__Work instructions__
The answer must consist of the entries, copied exactly and in full.

Stored data entries:
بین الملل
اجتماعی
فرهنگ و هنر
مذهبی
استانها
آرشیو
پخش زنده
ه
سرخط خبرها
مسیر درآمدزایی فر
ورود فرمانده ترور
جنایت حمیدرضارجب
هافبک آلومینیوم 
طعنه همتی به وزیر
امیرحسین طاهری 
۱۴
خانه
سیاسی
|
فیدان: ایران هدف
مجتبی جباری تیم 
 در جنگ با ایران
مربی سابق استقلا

__Reply__
بین الملل
اجتماعی
فرهنگ و هنر
مذهبی
استانها
آرشیو
پخش زنده
ه
سرخط خبرها
مسیر درآمدزایی فر
ورود فرمانده ترور
جنایت حمیدرضارجب
هافبک آلومینیوم 
طعنه همتی به وزیر
امیرحسین طاهری 
۱۴
خانه
سیاسی
|
فیدان: ایران هدف
مجتبی جباری تیم 
 در جنگ با ایران
مربی سابق استقلا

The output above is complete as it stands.